Task objective - All that is wanted is an exact copy of the lines below, starting at the one that contains "Brasil. Espero" and running to the end.

Source data -
::::

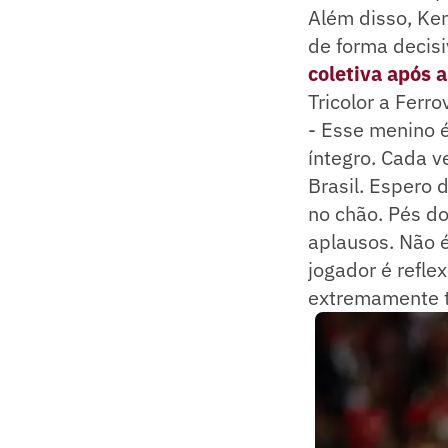
Além disso, Ken
de forma decisi
coletiva após a
Tricolor a Ferro
- Esse menino 
íntegro. Cada v
Brasil. Espero 
no chão. Pés do
aplausos. Não é 
jogador é refle
extremamente t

::::

Your solution -
Brasil. Espero 
no chão. Pés do
aplausos. Não é 
jogador é refle
extremamente t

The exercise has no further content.